• **TASK GOAL**: Your answer should be every line of the records that contains the word "Export".

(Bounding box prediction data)
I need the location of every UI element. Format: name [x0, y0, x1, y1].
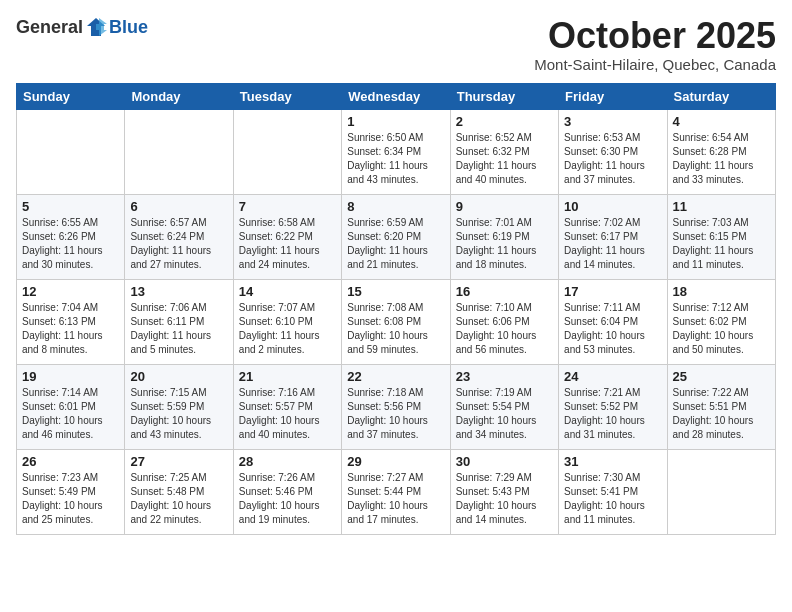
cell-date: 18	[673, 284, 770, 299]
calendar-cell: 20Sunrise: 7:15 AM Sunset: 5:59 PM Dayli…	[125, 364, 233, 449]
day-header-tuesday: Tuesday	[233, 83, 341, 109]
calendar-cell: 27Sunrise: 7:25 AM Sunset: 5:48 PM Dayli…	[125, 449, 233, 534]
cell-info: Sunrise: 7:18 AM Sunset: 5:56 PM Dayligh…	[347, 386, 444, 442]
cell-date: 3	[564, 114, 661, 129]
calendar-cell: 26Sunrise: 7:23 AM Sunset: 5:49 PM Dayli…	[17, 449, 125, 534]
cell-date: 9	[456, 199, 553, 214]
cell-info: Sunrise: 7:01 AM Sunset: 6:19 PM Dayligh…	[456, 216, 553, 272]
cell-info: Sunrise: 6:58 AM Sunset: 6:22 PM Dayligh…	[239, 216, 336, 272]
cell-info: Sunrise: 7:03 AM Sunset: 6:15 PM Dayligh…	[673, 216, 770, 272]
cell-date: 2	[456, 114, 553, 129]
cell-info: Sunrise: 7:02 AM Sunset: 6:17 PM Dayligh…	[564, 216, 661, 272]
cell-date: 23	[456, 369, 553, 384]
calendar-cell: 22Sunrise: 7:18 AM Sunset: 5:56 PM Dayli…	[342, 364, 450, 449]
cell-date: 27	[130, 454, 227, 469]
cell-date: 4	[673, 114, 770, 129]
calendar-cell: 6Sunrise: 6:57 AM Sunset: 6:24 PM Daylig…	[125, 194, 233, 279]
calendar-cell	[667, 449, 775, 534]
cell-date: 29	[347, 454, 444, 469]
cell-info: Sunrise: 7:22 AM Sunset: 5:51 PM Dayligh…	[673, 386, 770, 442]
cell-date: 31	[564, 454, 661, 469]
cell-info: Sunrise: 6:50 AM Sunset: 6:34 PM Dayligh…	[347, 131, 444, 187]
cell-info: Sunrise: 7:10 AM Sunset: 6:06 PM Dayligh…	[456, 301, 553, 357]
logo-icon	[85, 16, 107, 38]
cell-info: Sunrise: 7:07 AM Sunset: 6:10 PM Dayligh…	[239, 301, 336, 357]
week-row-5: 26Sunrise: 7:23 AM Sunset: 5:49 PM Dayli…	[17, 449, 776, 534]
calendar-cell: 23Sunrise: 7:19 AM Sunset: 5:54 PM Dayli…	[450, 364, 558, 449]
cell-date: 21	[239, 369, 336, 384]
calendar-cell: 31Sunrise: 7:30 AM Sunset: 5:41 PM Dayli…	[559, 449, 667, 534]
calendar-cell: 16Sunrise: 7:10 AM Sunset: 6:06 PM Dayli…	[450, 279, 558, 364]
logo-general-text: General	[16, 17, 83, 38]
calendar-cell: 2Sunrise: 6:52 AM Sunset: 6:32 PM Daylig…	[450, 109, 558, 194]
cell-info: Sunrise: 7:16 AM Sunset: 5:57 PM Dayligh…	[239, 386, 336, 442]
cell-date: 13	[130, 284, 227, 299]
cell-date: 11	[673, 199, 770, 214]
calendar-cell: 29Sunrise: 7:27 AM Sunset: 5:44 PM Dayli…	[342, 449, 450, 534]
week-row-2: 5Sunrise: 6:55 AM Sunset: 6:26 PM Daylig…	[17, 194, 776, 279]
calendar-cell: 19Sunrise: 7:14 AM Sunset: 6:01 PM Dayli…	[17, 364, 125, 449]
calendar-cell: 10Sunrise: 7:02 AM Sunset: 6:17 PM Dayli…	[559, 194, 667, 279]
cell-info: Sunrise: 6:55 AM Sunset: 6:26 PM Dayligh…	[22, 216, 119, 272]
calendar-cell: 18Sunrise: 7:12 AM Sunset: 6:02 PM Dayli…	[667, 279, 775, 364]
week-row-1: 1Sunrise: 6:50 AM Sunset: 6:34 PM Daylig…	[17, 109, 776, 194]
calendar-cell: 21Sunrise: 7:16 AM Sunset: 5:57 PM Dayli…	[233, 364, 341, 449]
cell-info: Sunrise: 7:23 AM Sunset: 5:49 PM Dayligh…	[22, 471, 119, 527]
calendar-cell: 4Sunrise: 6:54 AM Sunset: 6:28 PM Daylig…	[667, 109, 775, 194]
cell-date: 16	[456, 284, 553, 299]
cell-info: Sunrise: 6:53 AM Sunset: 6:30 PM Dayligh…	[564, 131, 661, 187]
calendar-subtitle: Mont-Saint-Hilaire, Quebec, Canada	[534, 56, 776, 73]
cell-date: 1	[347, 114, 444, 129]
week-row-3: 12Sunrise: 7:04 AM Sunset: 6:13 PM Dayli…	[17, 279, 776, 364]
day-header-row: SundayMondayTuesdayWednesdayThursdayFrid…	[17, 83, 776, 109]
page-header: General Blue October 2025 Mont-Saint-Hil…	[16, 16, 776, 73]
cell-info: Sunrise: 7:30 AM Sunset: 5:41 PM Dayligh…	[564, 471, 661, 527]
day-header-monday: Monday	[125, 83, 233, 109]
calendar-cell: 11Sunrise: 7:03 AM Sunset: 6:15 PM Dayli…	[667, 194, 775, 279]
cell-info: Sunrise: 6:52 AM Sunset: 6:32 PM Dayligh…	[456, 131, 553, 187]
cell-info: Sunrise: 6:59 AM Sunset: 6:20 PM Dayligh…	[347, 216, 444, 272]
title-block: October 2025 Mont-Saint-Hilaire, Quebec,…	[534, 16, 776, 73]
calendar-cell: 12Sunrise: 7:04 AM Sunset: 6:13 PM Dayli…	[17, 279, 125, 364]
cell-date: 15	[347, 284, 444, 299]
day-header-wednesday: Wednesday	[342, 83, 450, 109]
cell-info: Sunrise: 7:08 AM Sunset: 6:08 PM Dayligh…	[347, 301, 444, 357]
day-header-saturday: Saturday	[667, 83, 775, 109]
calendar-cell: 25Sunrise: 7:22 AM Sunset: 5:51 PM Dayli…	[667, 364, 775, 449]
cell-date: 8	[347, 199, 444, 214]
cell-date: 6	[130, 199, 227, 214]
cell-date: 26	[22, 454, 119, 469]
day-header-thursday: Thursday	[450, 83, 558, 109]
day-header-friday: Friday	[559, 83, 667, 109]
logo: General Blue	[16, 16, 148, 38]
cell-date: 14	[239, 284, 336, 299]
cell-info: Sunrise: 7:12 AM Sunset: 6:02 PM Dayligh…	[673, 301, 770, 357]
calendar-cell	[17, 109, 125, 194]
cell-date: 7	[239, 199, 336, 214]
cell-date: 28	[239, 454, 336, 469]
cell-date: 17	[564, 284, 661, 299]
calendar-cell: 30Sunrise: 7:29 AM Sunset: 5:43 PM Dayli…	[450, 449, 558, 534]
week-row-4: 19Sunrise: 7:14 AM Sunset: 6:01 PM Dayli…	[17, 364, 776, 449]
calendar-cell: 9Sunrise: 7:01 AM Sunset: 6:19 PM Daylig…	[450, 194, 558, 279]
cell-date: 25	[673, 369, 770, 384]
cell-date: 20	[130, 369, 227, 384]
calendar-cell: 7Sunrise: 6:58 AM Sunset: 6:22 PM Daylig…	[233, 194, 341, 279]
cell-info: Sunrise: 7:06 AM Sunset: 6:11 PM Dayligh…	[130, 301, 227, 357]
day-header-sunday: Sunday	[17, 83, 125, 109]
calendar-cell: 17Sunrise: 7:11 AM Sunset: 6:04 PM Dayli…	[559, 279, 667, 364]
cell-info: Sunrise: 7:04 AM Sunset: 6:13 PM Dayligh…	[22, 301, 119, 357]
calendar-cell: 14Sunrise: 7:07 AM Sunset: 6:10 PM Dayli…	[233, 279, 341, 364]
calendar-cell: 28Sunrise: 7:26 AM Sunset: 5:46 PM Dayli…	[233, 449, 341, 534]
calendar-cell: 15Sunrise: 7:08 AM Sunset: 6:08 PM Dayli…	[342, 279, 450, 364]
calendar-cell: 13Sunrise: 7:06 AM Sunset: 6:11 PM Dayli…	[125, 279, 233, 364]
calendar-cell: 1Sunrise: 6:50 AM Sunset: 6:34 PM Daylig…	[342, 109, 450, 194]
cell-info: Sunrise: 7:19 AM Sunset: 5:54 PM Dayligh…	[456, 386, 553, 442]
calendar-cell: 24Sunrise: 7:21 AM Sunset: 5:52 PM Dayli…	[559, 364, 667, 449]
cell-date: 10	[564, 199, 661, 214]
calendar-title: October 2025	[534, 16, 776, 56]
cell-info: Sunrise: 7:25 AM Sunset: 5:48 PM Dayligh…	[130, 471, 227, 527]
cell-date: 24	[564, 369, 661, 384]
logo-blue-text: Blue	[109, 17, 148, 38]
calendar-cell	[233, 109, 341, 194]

==

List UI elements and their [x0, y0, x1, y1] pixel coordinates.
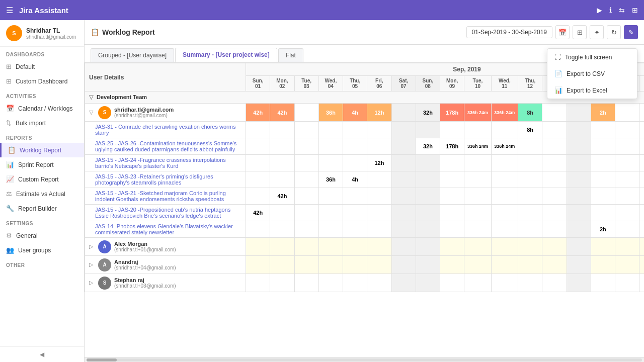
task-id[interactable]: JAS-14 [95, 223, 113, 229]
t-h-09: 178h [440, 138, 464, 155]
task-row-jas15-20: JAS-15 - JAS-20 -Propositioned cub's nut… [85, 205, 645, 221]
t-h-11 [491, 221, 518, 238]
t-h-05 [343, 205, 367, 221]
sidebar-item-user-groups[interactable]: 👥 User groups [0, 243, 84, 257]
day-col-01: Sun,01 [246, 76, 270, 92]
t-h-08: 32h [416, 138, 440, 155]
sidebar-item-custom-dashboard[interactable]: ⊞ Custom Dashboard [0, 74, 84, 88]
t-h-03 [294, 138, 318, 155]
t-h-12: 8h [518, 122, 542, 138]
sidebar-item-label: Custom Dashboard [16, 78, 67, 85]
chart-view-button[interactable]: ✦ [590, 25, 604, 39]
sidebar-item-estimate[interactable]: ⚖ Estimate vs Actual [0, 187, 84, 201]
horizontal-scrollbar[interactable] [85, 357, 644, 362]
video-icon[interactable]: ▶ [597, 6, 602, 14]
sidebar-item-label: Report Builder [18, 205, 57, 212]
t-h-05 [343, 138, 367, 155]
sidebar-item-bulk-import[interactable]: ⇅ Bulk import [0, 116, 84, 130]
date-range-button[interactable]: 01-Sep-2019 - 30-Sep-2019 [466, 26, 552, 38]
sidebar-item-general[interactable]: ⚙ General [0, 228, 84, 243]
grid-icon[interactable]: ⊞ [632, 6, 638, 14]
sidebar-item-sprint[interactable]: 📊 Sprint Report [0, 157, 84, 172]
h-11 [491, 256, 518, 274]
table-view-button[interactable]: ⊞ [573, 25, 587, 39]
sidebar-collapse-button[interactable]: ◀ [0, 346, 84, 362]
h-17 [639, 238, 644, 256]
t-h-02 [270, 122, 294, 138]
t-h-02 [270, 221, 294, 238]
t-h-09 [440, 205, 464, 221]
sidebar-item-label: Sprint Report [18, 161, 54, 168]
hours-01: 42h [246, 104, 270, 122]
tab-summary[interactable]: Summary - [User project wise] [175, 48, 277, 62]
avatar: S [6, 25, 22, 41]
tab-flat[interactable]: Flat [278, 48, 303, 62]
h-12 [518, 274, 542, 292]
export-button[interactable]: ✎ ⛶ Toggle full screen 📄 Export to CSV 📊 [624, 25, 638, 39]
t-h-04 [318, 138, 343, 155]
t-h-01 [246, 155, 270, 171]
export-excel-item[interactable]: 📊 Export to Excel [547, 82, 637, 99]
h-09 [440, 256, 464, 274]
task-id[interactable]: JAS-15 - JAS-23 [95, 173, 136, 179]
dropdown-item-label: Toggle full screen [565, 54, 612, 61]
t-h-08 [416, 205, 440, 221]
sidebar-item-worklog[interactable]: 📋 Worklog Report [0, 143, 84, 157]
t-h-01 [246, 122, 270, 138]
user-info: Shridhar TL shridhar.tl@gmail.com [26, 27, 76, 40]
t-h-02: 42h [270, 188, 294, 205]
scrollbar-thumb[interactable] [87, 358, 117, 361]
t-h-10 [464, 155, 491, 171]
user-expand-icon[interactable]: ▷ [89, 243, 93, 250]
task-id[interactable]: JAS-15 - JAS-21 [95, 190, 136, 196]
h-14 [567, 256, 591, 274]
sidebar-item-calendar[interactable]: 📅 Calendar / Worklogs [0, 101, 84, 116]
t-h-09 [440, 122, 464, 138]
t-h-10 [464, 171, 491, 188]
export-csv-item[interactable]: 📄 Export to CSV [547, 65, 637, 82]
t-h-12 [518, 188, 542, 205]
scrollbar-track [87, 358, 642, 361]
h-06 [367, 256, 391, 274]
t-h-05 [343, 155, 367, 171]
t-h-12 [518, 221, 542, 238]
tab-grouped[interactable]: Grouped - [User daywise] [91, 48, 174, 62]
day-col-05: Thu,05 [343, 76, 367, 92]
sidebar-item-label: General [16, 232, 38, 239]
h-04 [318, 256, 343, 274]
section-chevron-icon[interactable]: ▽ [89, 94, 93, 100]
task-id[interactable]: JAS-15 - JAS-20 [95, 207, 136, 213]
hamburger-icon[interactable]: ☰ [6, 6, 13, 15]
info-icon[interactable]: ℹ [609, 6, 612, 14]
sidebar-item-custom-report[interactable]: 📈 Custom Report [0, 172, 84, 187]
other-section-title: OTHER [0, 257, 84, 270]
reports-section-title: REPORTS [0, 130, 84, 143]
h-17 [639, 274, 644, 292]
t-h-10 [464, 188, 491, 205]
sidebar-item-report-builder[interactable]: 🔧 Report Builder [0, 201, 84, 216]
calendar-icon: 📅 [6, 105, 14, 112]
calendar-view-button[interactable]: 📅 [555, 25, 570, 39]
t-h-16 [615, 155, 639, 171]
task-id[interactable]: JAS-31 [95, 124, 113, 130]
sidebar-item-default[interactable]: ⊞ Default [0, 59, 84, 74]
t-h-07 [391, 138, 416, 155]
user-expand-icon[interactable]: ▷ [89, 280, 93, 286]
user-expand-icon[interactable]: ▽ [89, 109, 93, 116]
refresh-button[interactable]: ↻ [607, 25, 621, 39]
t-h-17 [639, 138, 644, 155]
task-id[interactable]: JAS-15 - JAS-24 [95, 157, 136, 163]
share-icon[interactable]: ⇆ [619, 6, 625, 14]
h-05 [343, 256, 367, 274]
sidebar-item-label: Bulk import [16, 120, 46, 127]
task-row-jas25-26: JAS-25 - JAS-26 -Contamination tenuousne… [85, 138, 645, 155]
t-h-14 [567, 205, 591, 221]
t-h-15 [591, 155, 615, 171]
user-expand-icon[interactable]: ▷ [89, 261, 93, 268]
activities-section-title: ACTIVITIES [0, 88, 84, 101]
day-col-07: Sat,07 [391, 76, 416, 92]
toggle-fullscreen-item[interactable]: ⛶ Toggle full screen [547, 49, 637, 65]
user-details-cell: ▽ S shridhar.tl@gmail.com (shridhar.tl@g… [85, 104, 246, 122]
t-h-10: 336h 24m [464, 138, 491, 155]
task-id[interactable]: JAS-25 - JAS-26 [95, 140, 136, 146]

==

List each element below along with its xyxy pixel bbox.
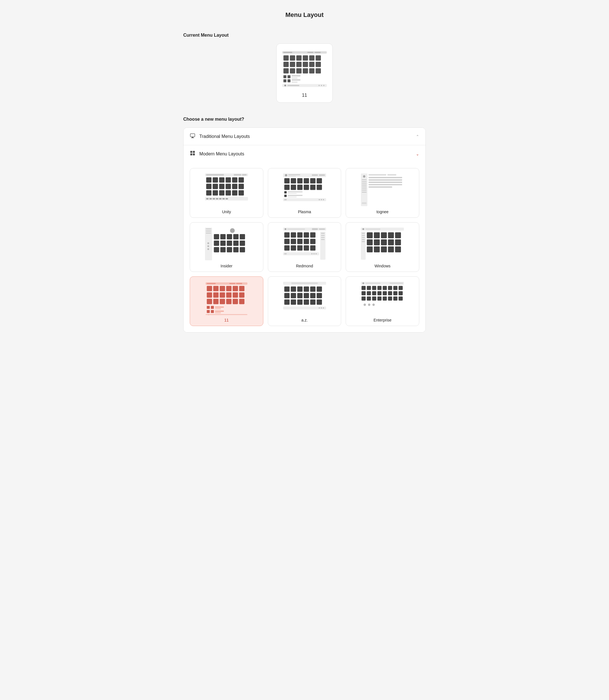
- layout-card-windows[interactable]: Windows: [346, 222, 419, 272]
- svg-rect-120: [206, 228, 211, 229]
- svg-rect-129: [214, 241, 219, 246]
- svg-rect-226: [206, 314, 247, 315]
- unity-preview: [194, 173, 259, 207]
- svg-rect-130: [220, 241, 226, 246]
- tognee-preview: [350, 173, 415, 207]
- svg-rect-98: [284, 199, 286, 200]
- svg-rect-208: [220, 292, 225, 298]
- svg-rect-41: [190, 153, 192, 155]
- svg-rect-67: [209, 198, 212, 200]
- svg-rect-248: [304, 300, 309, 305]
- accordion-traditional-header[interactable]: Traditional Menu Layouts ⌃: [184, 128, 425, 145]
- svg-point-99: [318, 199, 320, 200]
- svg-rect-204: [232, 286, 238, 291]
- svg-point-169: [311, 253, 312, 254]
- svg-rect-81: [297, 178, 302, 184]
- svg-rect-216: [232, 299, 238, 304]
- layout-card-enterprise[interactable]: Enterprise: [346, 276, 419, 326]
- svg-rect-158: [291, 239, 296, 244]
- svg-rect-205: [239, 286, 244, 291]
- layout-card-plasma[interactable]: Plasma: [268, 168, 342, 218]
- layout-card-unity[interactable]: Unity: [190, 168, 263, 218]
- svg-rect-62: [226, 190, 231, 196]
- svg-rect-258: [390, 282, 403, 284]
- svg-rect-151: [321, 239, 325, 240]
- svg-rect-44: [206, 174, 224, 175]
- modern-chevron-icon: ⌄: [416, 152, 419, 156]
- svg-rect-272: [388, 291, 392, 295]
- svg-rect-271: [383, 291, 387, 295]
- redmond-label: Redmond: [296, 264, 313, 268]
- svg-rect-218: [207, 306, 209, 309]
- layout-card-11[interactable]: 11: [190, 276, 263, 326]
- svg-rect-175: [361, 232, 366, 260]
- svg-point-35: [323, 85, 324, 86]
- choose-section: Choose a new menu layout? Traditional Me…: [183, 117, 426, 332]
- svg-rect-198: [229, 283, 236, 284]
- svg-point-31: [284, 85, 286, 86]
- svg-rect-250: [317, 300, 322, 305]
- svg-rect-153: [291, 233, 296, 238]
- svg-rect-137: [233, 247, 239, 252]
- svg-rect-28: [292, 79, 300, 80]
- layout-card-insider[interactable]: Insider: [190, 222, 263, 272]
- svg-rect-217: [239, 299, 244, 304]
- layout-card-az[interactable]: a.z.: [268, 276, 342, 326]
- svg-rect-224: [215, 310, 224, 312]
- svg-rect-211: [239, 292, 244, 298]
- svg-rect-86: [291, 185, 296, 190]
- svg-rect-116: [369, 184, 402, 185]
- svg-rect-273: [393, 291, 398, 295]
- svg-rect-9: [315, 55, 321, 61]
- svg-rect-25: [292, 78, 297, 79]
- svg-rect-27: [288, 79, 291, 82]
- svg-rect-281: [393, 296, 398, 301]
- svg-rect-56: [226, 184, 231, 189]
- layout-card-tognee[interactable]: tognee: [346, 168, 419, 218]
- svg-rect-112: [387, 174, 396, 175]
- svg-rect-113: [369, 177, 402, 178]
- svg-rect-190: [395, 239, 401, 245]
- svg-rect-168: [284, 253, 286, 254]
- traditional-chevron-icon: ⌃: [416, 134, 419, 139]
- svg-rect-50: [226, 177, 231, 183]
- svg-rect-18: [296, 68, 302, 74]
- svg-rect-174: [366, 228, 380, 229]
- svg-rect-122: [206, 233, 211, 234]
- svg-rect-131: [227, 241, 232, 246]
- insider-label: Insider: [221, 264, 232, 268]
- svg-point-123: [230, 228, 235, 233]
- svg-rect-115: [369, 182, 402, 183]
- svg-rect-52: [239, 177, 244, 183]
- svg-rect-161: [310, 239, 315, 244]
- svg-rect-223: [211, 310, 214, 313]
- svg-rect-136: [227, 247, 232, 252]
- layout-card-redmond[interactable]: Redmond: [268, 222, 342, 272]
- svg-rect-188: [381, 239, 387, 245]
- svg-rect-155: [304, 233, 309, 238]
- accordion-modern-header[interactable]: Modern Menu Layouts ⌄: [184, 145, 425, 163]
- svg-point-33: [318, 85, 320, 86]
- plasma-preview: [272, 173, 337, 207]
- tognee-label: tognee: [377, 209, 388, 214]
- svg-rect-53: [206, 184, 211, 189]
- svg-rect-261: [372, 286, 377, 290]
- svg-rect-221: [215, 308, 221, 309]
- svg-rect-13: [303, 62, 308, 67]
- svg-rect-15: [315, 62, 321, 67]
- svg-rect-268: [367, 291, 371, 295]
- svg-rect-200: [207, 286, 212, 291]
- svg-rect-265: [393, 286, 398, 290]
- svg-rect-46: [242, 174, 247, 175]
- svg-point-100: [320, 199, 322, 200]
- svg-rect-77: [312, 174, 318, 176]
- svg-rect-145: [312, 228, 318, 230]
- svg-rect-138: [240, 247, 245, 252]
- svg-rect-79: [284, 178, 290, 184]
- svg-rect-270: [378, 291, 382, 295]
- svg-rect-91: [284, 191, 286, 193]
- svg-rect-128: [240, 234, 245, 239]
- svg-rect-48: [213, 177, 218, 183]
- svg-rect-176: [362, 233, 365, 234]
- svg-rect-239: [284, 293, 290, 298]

• **ANSWER TO THIS EXERCISE**:
export-button[interactable]: ✎ ⛶ Toggle full screen 📄 Export to CSV 📊 [624, 25, 638, 39]
export-excel-item[interactable]: 📊 Export to Excel [547, 82, 637, 99]
export-csv-item[interactable]: 📄 Export to CSV [547, 65, 637, 82]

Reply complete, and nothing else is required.